Analog to digital conversion is well-known, so will not be discussed in detail. 

[0058] Once the composite signals have been separated into two 
channels, the channels are identified in identification process 163. The 
identification process 163 identifies one of the channels as the noise-dominant 
channel, and the other channel as the combination channel. The speech 
process 165 accepts the channels, and uses the noise-dominant channel to set 
filter coefficients that are applied to the combination channel. Since the noise 
is accurately characterized in the noise-dominant signal, the coefficients may 
be efficiently set to obtain superior noise reduction in the combination signal. 
In this way, a good quality speech signal is provided to the baseband 
processing circuitry 168 and the radio frequency (RF) circuitry 170 for coding 
and modulation. The RF signal, having a modulated speech signal, is then 
wirelessly transmitted from antenna 172. 
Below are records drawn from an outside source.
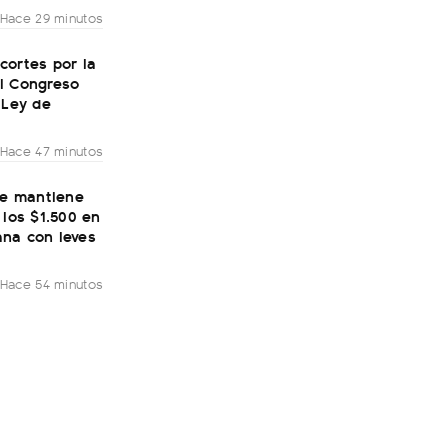
Hace 29 minutos
cortes por la
l Congreso
 Ley de
Hace 47 minutos
se mantiene
 los $1.500 en
na con leves
Hace 54 minutos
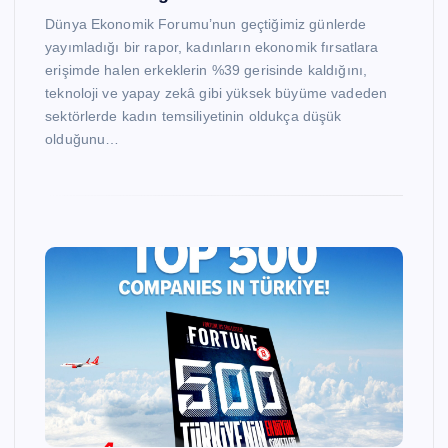
Dünya Ekonomik Forumu’nun geçtiğimiz günlerde
yayımladığı bir rapor, kadınların ekonomik fırsatlara
erişimde halen erkeklerin %39 gerisinde kaldığını,
teknoloji ve yapay zekâ gibi yüksek büyüme vadeden
sektörlerde kadın temsiliyetinin oldukça düşük
olduğunu…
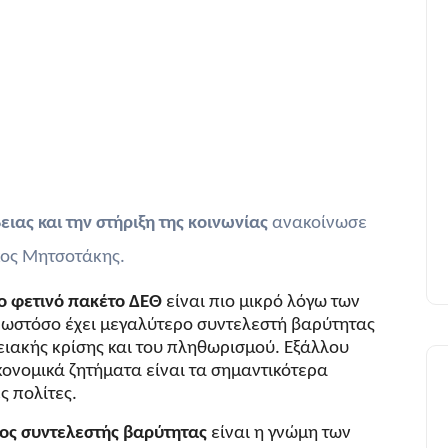
 Γρηγοριάδη
ειας και την στήριξη της κοινωνίας
ανακοίνωσε
ος Μητσοτάκης.
το φετινό πακέτο ΔΕΘ
είναι πιο μικρό λόγω των
ωστόσο έχει μεγαλύτερο συντελεστή βαρύτητας
ειακής κρίσης και του πληθωρισμού. Εξάλλου
ικονομικά ζητήματα είναι τα σημαντικότερα
 πολίτες.
ερος συντελεστής βαρύτητας
είναι η γνώμη των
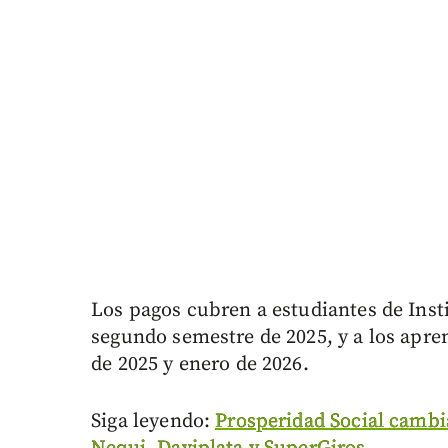
Los pagos cubren a estudiantes de Inst
segundo semestre de 2025, y a los apre
de 2025 y enero de 2026.
Siga leyendo:
Prosperidad Social cambia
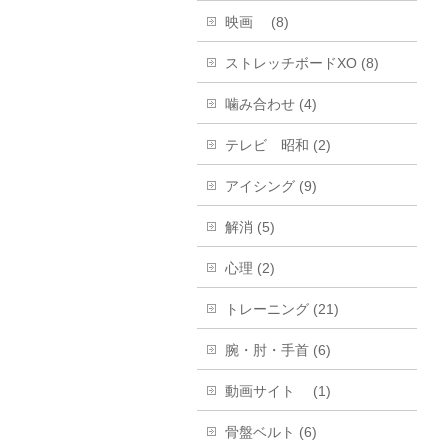
映画 (8)
ストレッチボードXO (8)
噛み合わせ (4)
テレビ 昭和 (2)
アイシング (9)
解消 (5)
心理 (2)
トレーニング (21)
腕・肘・手首 (6)
動画サイト (1)
骨盤ベルト (6)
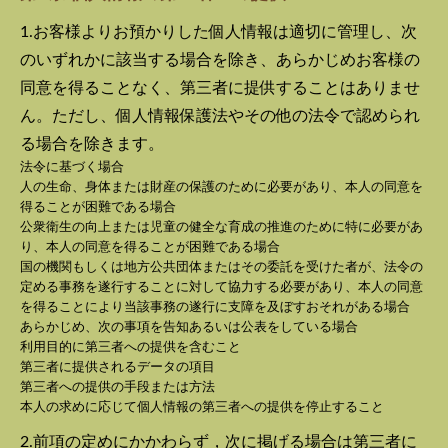
1.お客様よりお預かりした個人情報は適切に管理し、次
のいずれかに該当する場合を除き、あらかじめお客様の
同意を得ることなく、第三者に提供することはありませ
ん。ただし、個人情報保護法やその他の法令で認められ
る場合を除きます。
法令に基づく場合
人の生命、身体または財産の保護のために必要があり、本人の同意を
得ることが困難である場合
公衆衛生の向上または児童の健全な育成の推進のために特に必要があ
り、本人の同意を得ることが困難である場合
国の機関もしくは地方公共団体またはその委託を受けた者が、法令の
定める事務を遂行することに対して協力する必要があり、本人の同意
を得ることにより当該事務の遂行に支障を及ぼすおそれがある場合
あらかじめ、次の事項を告知あるいは公表をしている場合
利用目的に第三者への提供を含むこと
第三者に提供されるデータの項目
第三者への提供の手段または方法
本人の求めに応じて個人情報の第三者への提供を停止すること
2.前項の定めにかかわらず，次に掲げる場合は第三者に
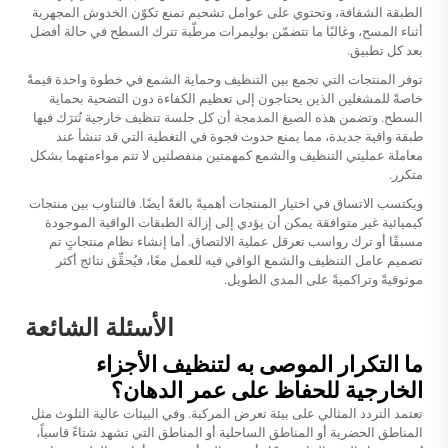
الطبقة الشفافة، وتحتوي على عوامل تشحيم تمنع تكوّن الخدوش المجهرية
أثناء المسح، وغالبًا ما تتضمّن بوليمرات مرطّبة تترك السطح في حالة أفضل
بعد كل تطبيق.
توفر المنتجات التي تجمع بين التنظيف وحماية الشمع في خطوة واحدة قيمةً
خاصةً للمشغلين الذين يحتاجون إلى تعظيم الكفاءة دون التضحية بحماية
السطح. وتضمن هذه الصيغ المدمجة أن كل جلسة تنظيف خارجية تُترَك فيها
طبقة واقية جديدة، مما يمنع حدوث فجوة في التغطية التي قد تنشأ عند
معاملة عمليتي التنظيف والشمع كمهمتين منفصلتين لا تتم مواءمتهما بشكل
متكرر.
ويكتسب الاتساق في اختيار المنتجات أهميةً بالغةً أيضًا. فالتناوب بين منتجات
كيميائية غير متوافقة يمكن أن يؤدي إلى إزالة الطبقات الواقية الموجودة
مسبقًا أو ترك رواسب تعرقل عملية الالتصاق. أما إنشاء نظام منتجاتٍ تم
تصميم عامل التنظيف والشمع الواقي فيه للعمل معًا، فيُحقِّق نتائج أكثر
موثوقيةً وتراكميةً على المدى الطويل.
الأسئلة الشائعة
ما التكرار الموصى به لتنظيف الأجزاء
الخارجية للحفاظ على عمر الدهان؟
تعتمد التردد المثالي على بيئة تعرض المركبة. وفي البيئات عالية التلوث مثل
المناطق الحضرية أو المناطق الساحلية أو المناطق التي تشهد شتاءً قاسياً،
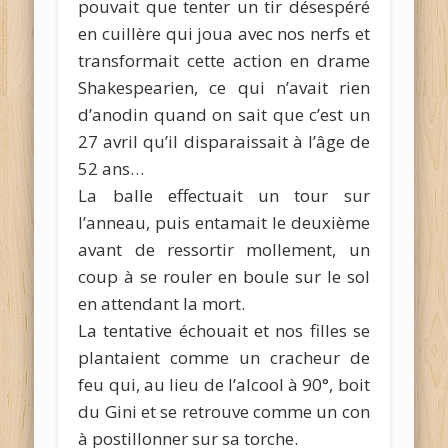
pouvait que tenter un tir désespéré
en cuillère qui joua avec nos nerfs et
transformait cette action en drame
Shakespearien, ce qui n’avait rien
d’anodin quand on sait que c’est un
27 avril qu’il disparaissait à l’âge de
52 ans…
La balle effectuait un tour sur
l’anneau, puis entamait le deuxième
avant de ressortir mollement, un
coup à se rouler en boule sur le sol
en attendant la mort.
La tentative échouait et nos filles se
plantaient comme un cracheur de
feu qui, au lieu de l’alcool à 90°, boit
du Gini et se retrouve comme un con
à postillonner sur sa torche.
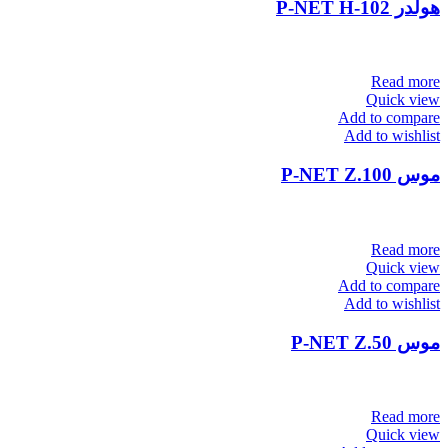
هولدر P-NET H-102
Read more
Quick view
Add to compare
Add to wishlist
موس P-NET Z.100
Read more
Quick view
Add to compare
Add to wishlist
موس P-NET Z.50
Read more
Quick view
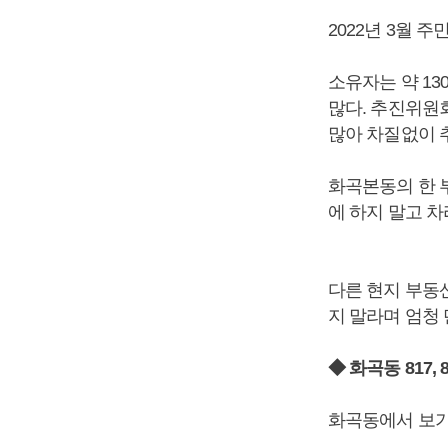
2022년 3월 
소유자는 약 1
많다. 추진위원
많아 차질없이 
화곡본동의 한 
에 하지 말고 차
다른 현지 부동
지 말라며 엄청 
◆ 화곡동 817
화곡동에서 보기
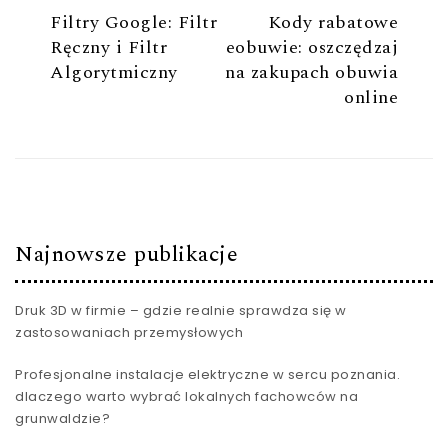
Filtry Google: Filtr
Kody rabatowe
Ręczny i Filtr
eobuwie: oszczędzaj
Algorytmiczny
na zakupach obuwia
online
Najnowsze publikacje
Druk 3D w firmie – gdzie realnie sprawdza się w
zastosowaniach przemysłowych
Profesjonalne instalacje elektryczne w sercu poznania.
dlaczego warto wybrać lokalnych fachowców na
grunwaldzie?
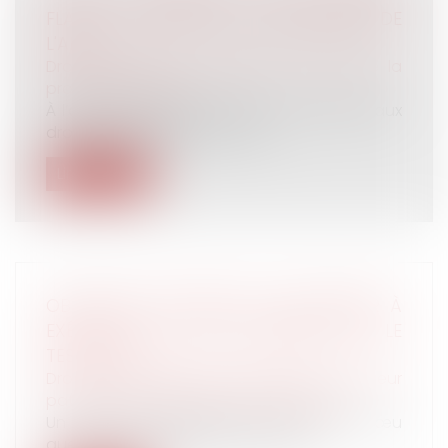
FLASH » AUPRÈS DES PERSONNELS DE
L'AP-HP
Droit du travail - Employeurs
/
Droit de la
protection sociale
À l’occasion des 20 ans de la loi relative aux
droits des malades, l’AP-HP a...
Lire la suite
OBLIGATION NATURELLE D’UN HÉRITIER À
EXÉCUTER UN VŒU EXPRIMÉ PAR LE
TESTATEUR
Droit de la famille, des personnes et de leur
patrimoine
/
Patrimoine et succession
Un père ayant exprimé par testament le vœu
que ses enfants puissent se servir...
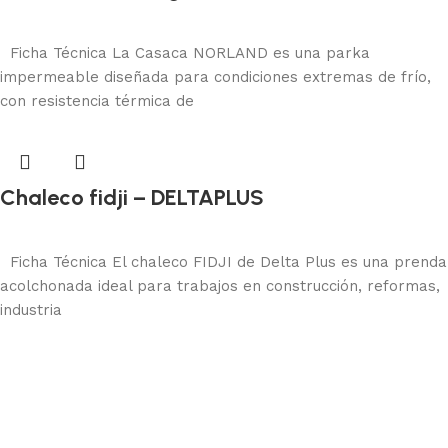
Protección corporal
Añadir al carrito
Ficha Técnica La Casaca NORLAND es una parka
impermeable diseñada para condiciones extremas de frío,
con resistencia térmica de
Chaleco fidji – DELTAPLUS
Protección corporal
Añadir al carrito
Ficha Técnica El chaleco FIDJI de Delta Plus es una prenda
acolchonada ideal para trabajos en construcción, reformas,
industria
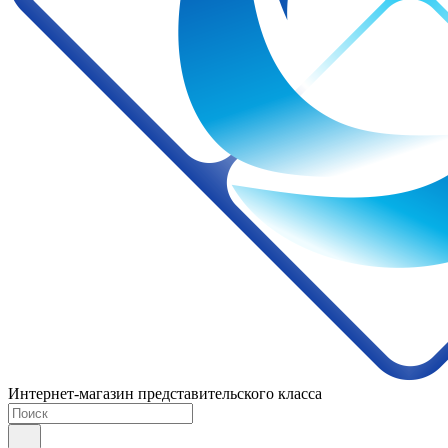
Интернет-магазин представительского класса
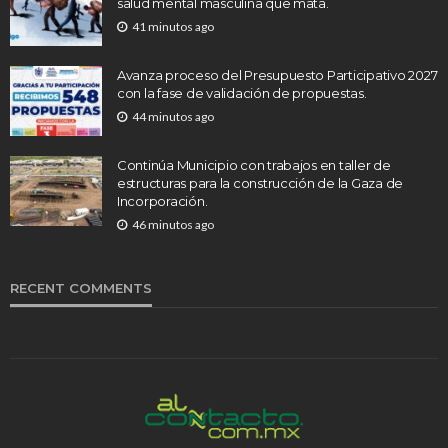
salud mental masculina que mata.
41 minutos ago
Avanza proceso del Presupuesto Participativo 2027
con la fase de validación de propuestas.
44 minutos ago
Continúa Municipio con trabajos en taller de
estructuras para la construcción de la Gaza de
Incorporación.
46 minutos ago
RECENT COMMENTS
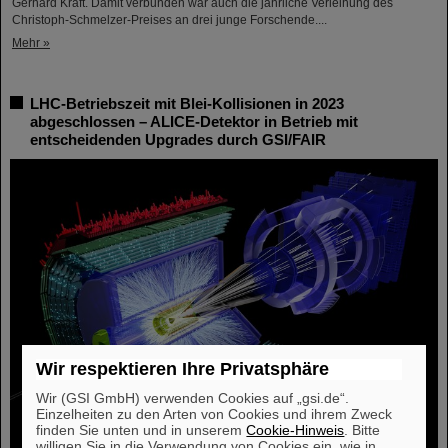
Gerhard Kraft. Damit verbunden war auch die jährliche Verleihung des
Christoph-Schmelzer-Preises an drei junge Forschende....
Mehr »
LHC-Betriebszeit mit Blei-Kollisionen in 2023
abgeschlossen – ALICE-Detektor in Betrieb mit
entscheidenden Upgrades durch GSI/FAIR
Wir respektieren Ihre Privatsphäre
Wir (GSI GmbH) verwenden Cookies auf „gsi.de“.
Einzelheiten zu den Arten von Cookies und ihrem Zweck
finden Sie unten und in unserem
Cookie-Hinweis
. Bitte
willigen Sie in die Verwendung von Cookies ein, wie in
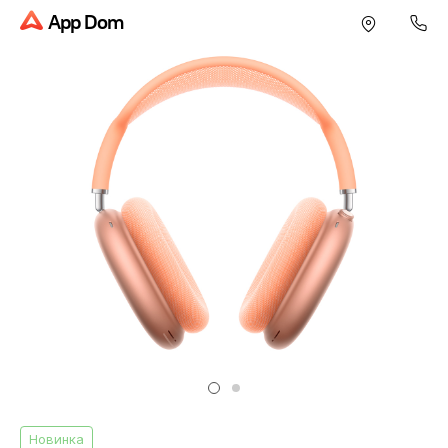
App Dom
Новинка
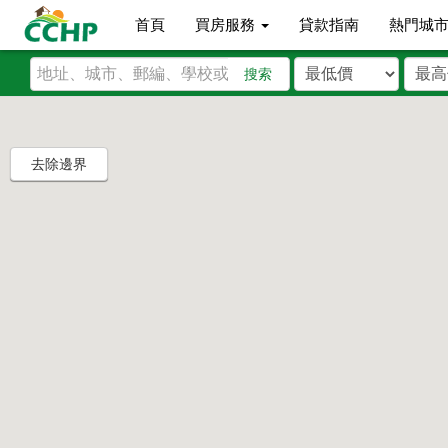
首頁
買房服務
貸款指南
熱門城
搜索
去除邊界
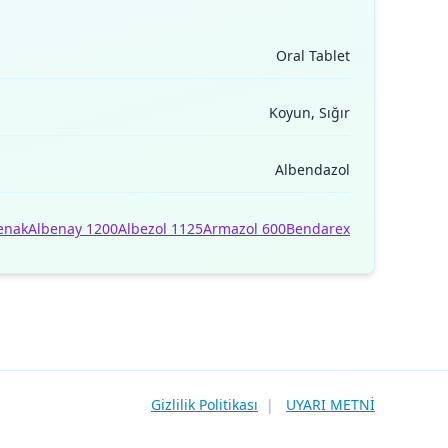
Oral Tablet
Koyun, Sığır
Albendazol
enak
Albenay 1200
Albezol 1125
Armazol 600
Bendarex
Gizlilik Politikası
|
UYARI METNİ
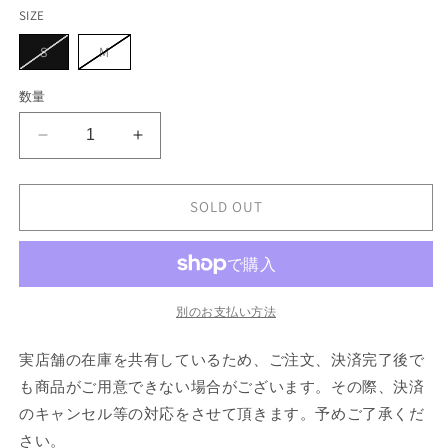
エ
ー
SIZE
シ
ョ
バ
バ
S
M
ン
リ
リ
は
エ
エ
売
ー
ー
数量
り
シ
シ
切
ョ
ョ
れ
ン
ン
て
adidas
adidas
は
は
い
売
売
by
by
る
り
り
か
Stella
Stella
切
切
販
れ
れ
McCartney
McCartney
SOLD OUT
売
て
て
で
RUNNING
RUNNING
い
い
き
る
る
DRESS
DRESS
ま
か
か
せ
ADIDAS
ADIDAS
販
販
ん
売
売
の
の
で
で
別のお支払い方法
数
数
き
き
ま
ま
量
量
せ
せ
実店舗の在庫を共有しているため、ご注文、決済完了後で
ん
ん
を
を
も商品がご用意できない場合がございます。その際、決済
減
増
ら
や
のキャンセル等の対応をさせて頂きます。予めご了承くだ
す
す
さい。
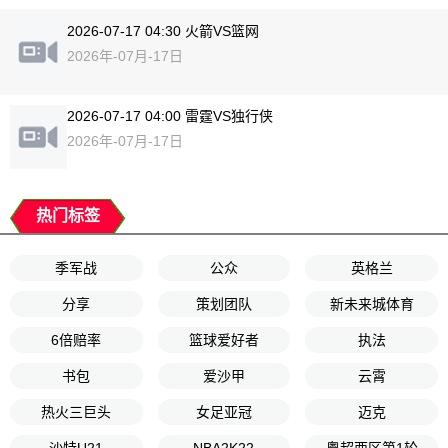
2026-07-17 04:30 火箭VS篮网
2026年-07月-17日
2026-07-17 04:00 雷霆VS独行侠
2026年-07月-17日
热门标签
季军战
公众
英格兰
分享
策划团队
新未来城体育
6倍赔率
篮球爱好者
执法
书包
爱沙甲
云霄
热火三巨头
女足亚冠
迈克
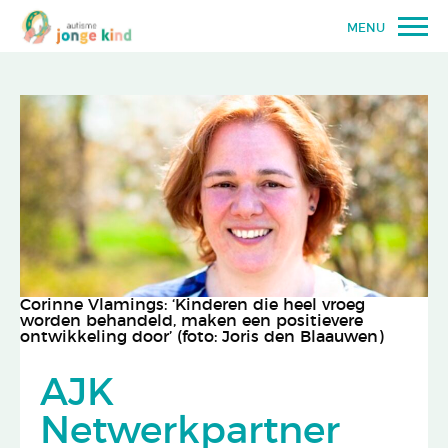
MENU
Corinne Vlamings: ‘Kinderen die heel vroeg
worden behandeld, maken een positievere
ontwikkeling door’ (foto: Joris den Blaauwen)
AJK
Netwerkpartner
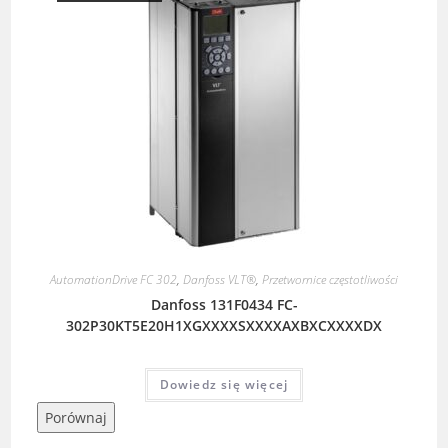
AutomationDrive FC 302
,
Danfoss VLT®
,
Przetwornice częstotliwości
Danfoss 131F0434 FC-
302P30KT5E20H1XGXXXXSXXXXAXBXCXXXXDX
Dowiedz się więcej
Porównaj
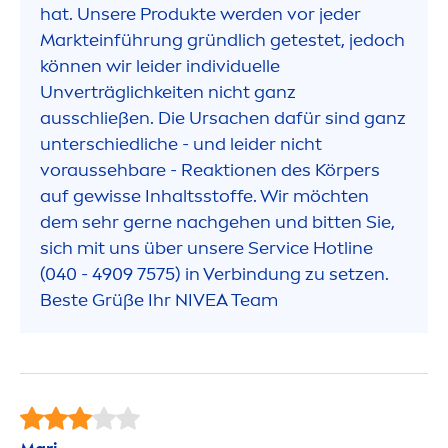
hat. Unsere Produkte werden vor jeder
Markteinführung gründlich getestet, jedoch
können wir leider individuelle
Unverträglichkeiten nicht ganz
ausschließen. Die Ursachen dafür sind ganz
unterschiedliche - und leider nicht
voraussehbare - Reaktionen des Körpers
auf gewisse Inhaltsstoffe. Wir möchten
dem sehr gerne nachgehen und bitten Sie,
sich mit uns über unsere Service Hotline
(040 - 4909 7575) in Verbindung zu setzen.
Beste Grüße Ihr
NIVEA
Team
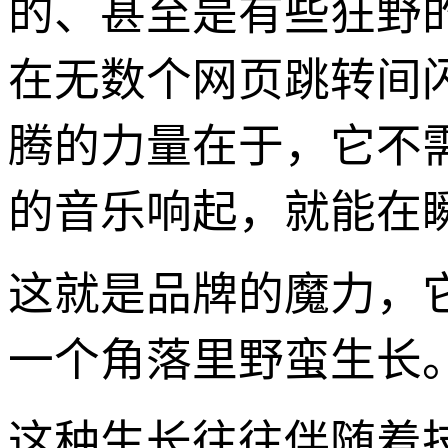
的、甚至是有些狂野的
在无数个网页跳转间
腾的力量在于，它不
的音乐响起，就能在
这就是品牌的魔力，
一个角落里野蛮生长
这种生长往往伴随着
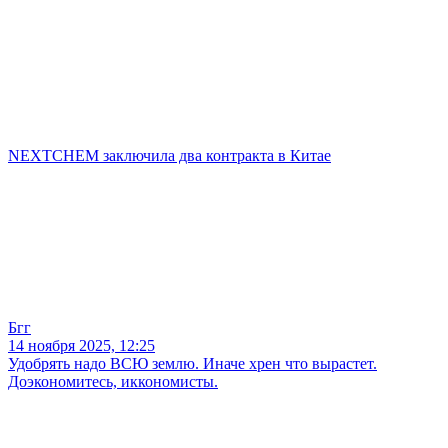
NEXTCHEM заключила два контракта в Китае
Бгг
14 ноября 2025, 12:25
Удобрять надо ВСЮ землю. Иначе хрен что вырастет.
Доэкономитесь, иккономисты.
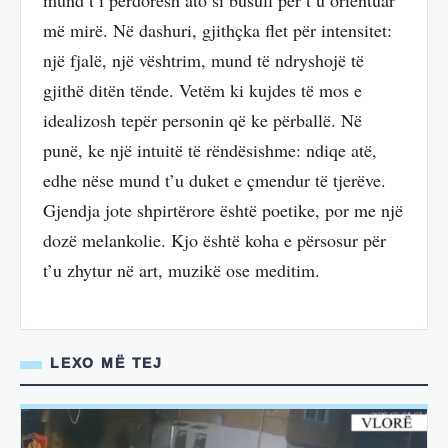
më mirë. Në dashuri, gjithçka flet për intensitet:
një fjalë, një vështrim, mund të ndryshojë të
gjithë ditën tënde. Vetëm ki kujdes të mos e
idealizosh tepër personin që ke përballë. Në
punë, ke një intuitë të rëndësishme: ndiqe atë,
edhe nëse mund t’u duket e çmendur të tjerëve.
Gjendja jote shpirtërore është poetike, por me një
dozë melankolie. Kjo është koha e përsosur për
t’u zhytur në art, muzikë ose meditim.
LEXO MË TEJ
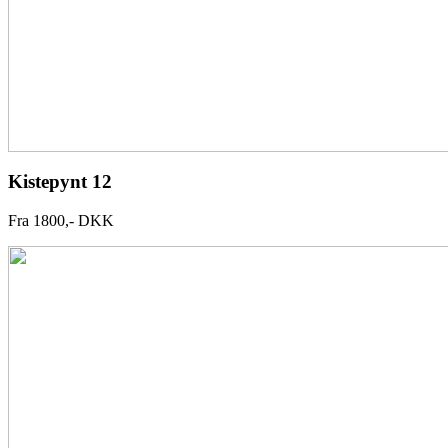
Kistepynt 12
Fra 1800,- DKK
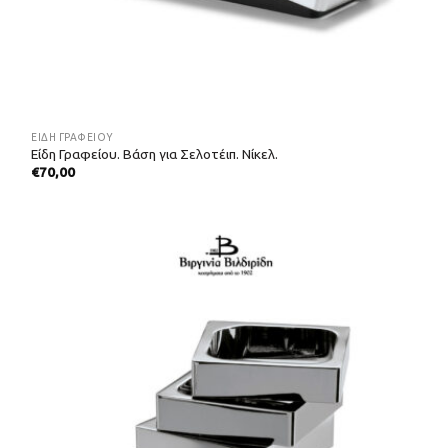
ΕΊΔΗ ΓΡΑΦΕΊΟΥ
Είδη Γραφείου. Βάση για Σελοτέιπ. Νίκελ.
€
70,00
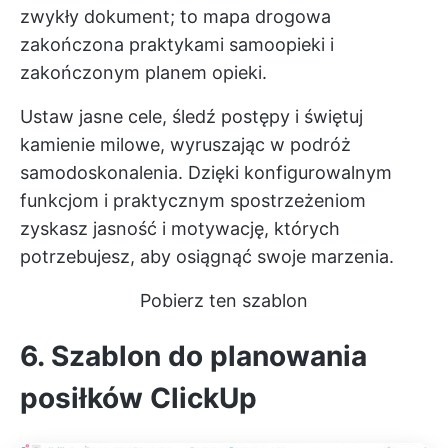
zwykły dokument; to mapa drogowa
zakończona praktykami samoopieki i
zakończonym planem opieki.
Ustaw jasne cele, śledź postępy i świętuj
kamienie milowe, wyruszając w podróż
samodoskonalenia. Dzięki konfigurowalnym
funkcjom i praktycznym spostrzeżeniom
zyskasz jasność i motywację, których
potrzebujesz, aby osiągnąć swoje marzenia.
Pobierz ten szablon
6. Szablon do planowania
posiłków ClickUp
[0059] During the separation process, coefficients are adapted and set 
according to the environment and the speaker's voice. However, the user 
may start a conversation while holding the handset 150 in the left hand, and 
during the conversation, change to position the phone in the right hand. In 
such a case, the speaker's mouth has a first position 158, and a second 
position 159. More particularly, in position 158 microphone 155 is a close 
distance to the mouth, and microphone 156 is a greater distance from the 
mouth. In position 159, microphone 156 is now at about the close distance to 
the mouth, and microphone 155 is about the greater distance from the mouth.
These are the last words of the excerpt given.